WHAT IS REQUIRED:
For this exercise, please find the lines in the entries that include the word "black" and copy them.

(Extracted page text data)
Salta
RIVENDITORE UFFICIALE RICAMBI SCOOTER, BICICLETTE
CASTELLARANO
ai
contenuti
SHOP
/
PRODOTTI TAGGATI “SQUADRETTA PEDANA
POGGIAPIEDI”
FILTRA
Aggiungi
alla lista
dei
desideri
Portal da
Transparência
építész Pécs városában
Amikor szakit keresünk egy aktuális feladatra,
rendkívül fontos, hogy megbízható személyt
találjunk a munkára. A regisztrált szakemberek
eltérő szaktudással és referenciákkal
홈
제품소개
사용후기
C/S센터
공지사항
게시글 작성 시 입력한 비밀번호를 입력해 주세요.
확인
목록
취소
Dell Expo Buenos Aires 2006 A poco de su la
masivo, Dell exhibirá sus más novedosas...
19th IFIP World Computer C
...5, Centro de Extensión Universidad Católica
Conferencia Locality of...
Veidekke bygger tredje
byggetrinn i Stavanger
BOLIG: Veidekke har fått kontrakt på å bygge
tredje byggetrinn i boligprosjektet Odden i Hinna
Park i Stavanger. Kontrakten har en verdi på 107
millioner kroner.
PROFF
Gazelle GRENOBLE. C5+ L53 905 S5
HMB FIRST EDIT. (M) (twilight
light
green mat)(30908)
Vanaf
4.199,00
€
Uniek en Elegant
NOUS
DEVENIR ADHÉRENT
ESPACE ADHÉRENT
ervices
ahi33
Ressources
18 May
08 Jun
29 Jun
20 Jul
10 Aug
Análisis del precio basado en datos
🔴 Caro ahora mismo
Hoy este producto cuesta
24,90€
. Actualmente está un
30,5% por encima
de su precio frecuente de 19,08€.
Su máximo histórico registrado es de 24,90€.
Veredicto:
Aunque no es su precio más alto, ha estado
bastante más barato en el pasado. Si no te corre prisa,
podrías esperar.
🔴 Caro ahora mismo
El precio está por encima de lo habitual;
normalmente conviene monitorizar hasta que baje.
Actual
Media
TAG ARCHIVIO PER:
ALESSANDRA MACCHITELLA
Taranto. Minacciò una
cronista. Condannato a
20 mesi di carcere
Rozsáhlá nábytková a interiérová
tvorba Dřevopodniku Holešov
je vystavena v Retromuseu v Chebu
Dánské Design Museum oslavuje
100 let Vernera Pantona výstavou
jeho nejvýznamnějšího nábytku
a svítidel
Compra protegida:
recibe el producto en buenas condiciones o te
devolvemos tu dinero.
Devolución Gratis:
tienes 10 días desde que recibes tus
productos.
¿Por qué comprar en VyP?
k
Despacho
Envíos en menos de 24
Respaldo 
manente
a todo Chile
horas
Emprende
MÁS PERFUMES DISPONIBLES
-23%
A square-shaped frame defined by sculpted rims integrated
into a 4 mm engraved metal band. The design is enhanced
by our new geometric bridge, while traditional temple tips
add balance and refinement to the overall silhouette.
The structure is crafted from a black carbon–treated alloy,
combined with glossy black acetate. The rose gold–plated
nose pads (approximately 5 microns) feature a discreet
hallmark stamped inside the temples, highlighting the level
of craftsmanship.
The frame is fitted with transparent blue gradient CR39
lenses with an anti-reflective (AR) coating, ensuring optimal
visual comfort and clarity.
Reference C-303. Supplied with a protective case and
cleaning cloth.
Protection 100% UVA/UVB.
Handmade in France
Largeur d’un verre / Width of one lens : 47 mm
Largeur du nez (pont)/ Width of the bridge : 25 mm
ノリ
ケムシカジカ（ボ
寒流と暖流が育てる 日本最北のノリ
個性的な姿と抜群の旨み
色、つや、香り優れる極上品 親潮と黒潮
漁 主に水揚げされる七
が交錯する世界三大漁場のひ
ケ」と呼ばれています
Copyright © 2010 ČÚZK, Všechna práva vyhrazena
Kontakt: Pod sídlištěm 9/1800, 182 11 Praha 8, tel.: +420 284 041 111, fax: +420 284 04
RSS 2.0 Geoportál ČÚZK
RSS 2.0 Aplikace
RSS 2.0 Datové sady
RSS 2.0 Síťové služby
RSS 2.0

EXERCISE ANSWER:
The structure is crafted from a black carbon–treated alloy,
combined with glossy black acetate. The rose gold–plated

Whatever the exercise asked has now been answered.